I suggest the actual reason is that the vast majority of people continue to tacitly agree that it maintain its power.
As noted above, I'm an outsider looking in, and I'm sure there's a lot of history and nuances that I'm oblivious to.
It still seems you really are committed to this point of view, that the word has power only because people continue to agree to a social convention of assigning power to the word. But I think this still continues to miss the point.
It’s not at all about whether enough people choose to assign power to the word so as to force everyone at large to deal with it as a social issue. That’s a selfish way to look at it, like your free speech is your lawn and some punk kids drove their n-word social convention onto your lawn, and you’re yelling “get off my lawn” (as in, make this convention about this word go away). Thinking about it this way, the focus seems to be your freedom to say certain syllables without having to acknowledge any broader historical context about them.
But instead consider that the word, apart from any chosen modern social agenda, does represent a huge and unsolved systemic discrimination and repression towards black people. It does so because of its historical meaning, the contexts within which it has been primarily used, and the clear usage as a racial slur spoken predominantly by white America towards black America.
These are just the facts and context of the word, which we can look at and step back a second and say, well shit, a whole lot of those deviant racism problems are still going on today. And so maybe we ought to be sensitive and respectful and careful about its usage.

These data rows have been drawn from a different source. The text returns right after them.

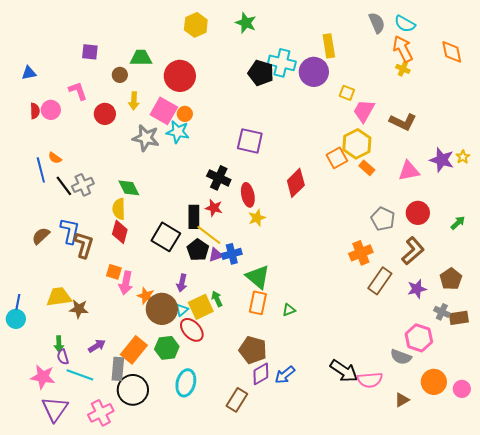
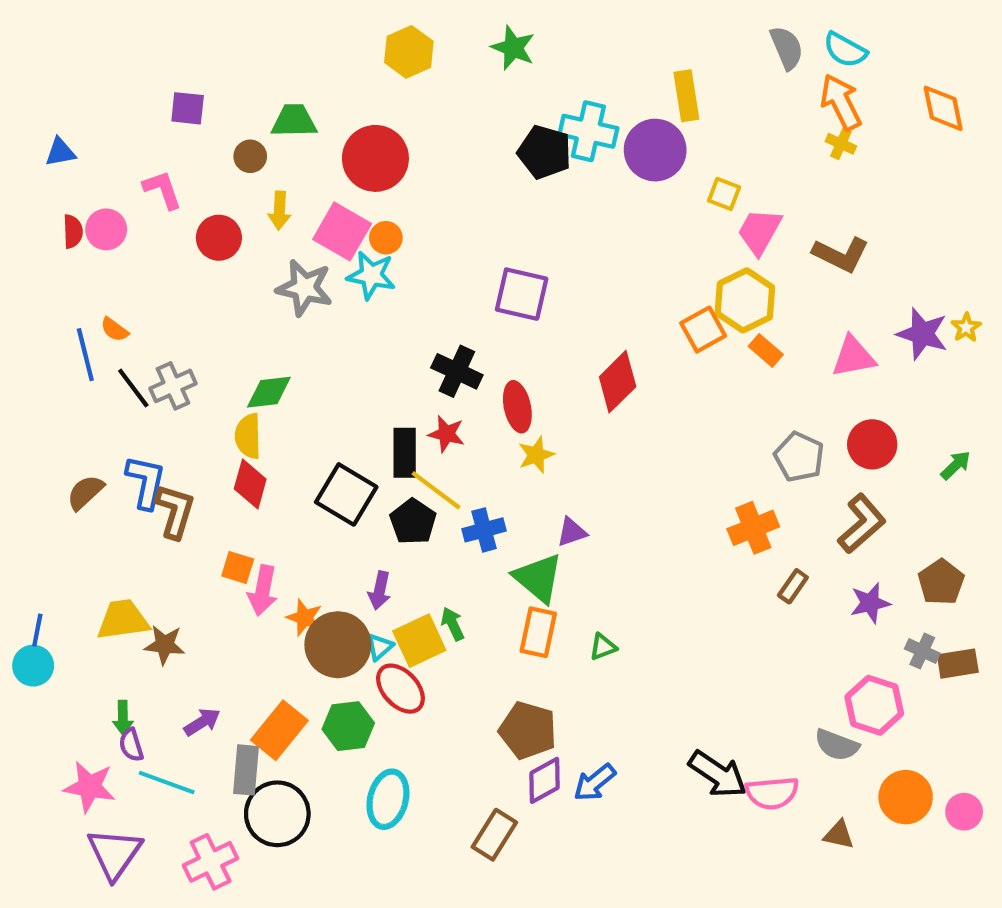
green diamond: (129, 188) -> (269, 392), turned -70
purple triangle: (216, 255) -> (572, 532), moved
brown rectangle: (380, 281) -> (793, 586), size x0.6
brown triangle: (402, 400) -> (839, 835), turned 42

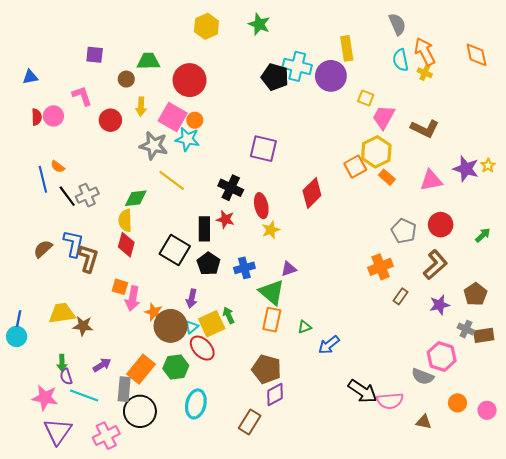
cyan semicircle: (845, 50) -> (401, 60), moved, turned 50
yellow line: (436, 490) -> (172, 180), moved
blue arrow: (595, 782) -> (329, 345), moved
orange circle: (906, 797) -> (457, 403), size x0.7

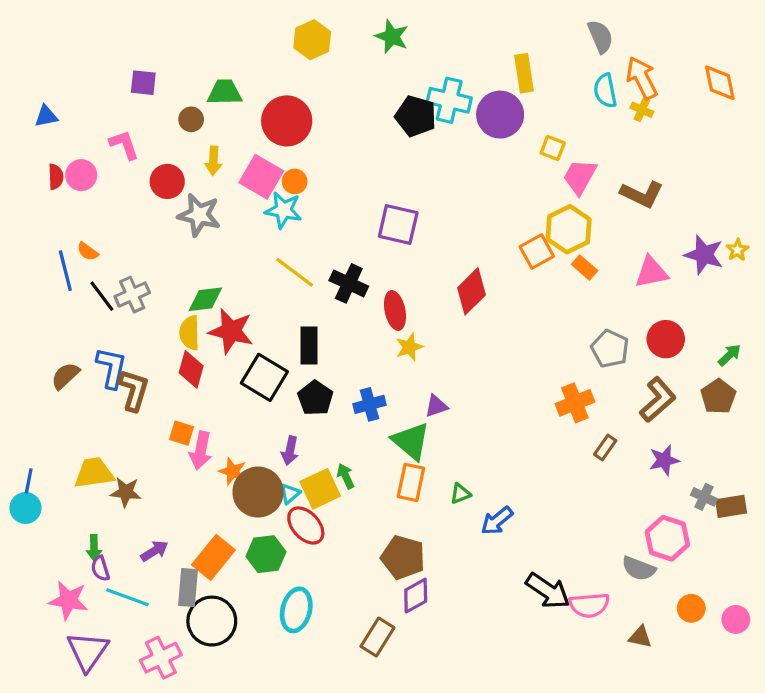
gray star: (154, 146) -> (199, 215), moved
yellow line: (172, 180) -> (295, 272), moved
red star: (225, 219) -> (231, 331), moved, size x1.6
brown pentagon: (475, 294) -> (718, 396), moved

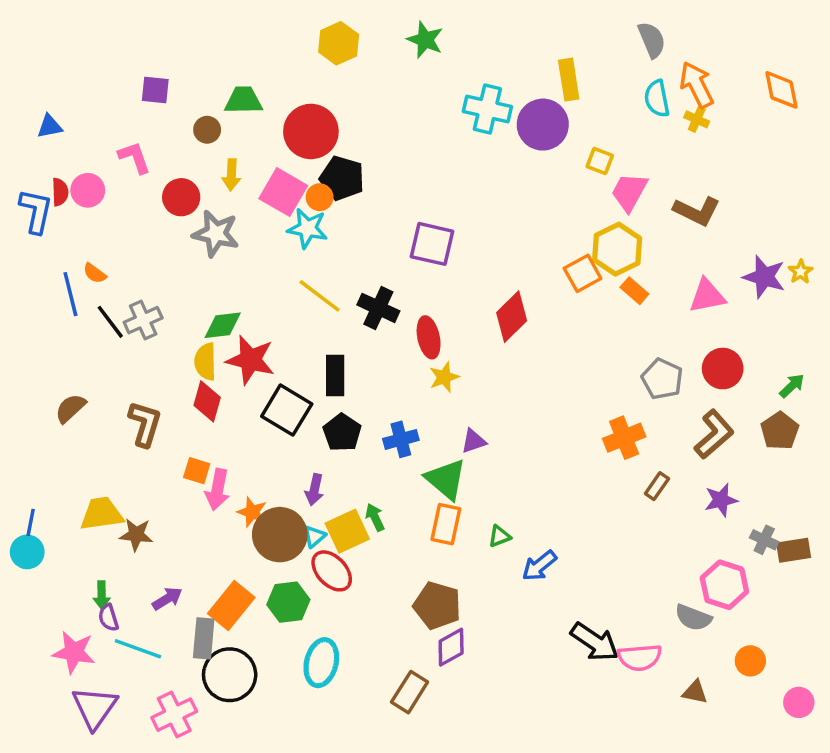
black pentagon: (416, 116) -> (342, 178), moved
blue L-shape: (111, 368) -> (36, 211), moved
pink circle: (736, 619) -> (799, 702), moved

This isn’t a social convention to give the word power. It’s not just held up by some stereotypes of progressivism just itching for something to be offended by. It’s an encoding that is highly related to racism problems that are still severe and still on-going and so treating that word, among a variety of types of hateful slurs, with sensitivity is a lot more about acknowledging that than it is about enshrining some syllables with a progressive agenda status.
Overall, if this slightly limits your vocabulary or your ability to use it as a type of shock humor or something — well, that doesn’t seem that important by comparison. It’s not just some people agreeing “well word X is OK for crass humor, but word Y is off limits” ... rather it’s off limits because it commands a basic respect for certain on-going racist aspects of our reality.
Maybe one day long after our current systemic racism has stopped, future people will look back at racial slurs of this era as silly words whose context they don’t understand, and are free to joke about. Sort of how we could look at British insults of the Shakespearean era, or insults of the American Revolutionary War (“turncoats”, “lobsterbacks”), and not feel the intense political charge and visceral hatefulness they evoked at the time of their origination. To us they are silly words.
But that’s because the specific contextual meaning is not still going on, day to day, with visceral consequences for people in their daily lives. But for the racism contextualized by the n-word, it absolutely is still going on.
> But instead consider that the word, apart from any chosen modern social agenda, does represent a huge and unsolved systemic discrimination and repression towards black people.
Do you think that, for the nebulous entity that is 'America', resolution of this discrimination and repression problem is eased by offering racist people a very powerful language construct they can use to negative effect?
I would say that any official attempt to delegitimize the claim that use of the n-word is offensive and generally grounds for punishment or reprimand, however, would possibly do huge damage, as it would essentially completely wipe out the meaningfulness of a major symbol of racism in the US. So trying to “take away” the word likely won’t hinder racists at all, yet it will communicate to black people that their suffering won’t be treated with legitimacy.
It could even be basically a form of institutionally gaslighting black people at large. ... “It’s just the n-word. It can’t hurt you unless you let it hurt you.” Basically a nasty form of victim-blaming.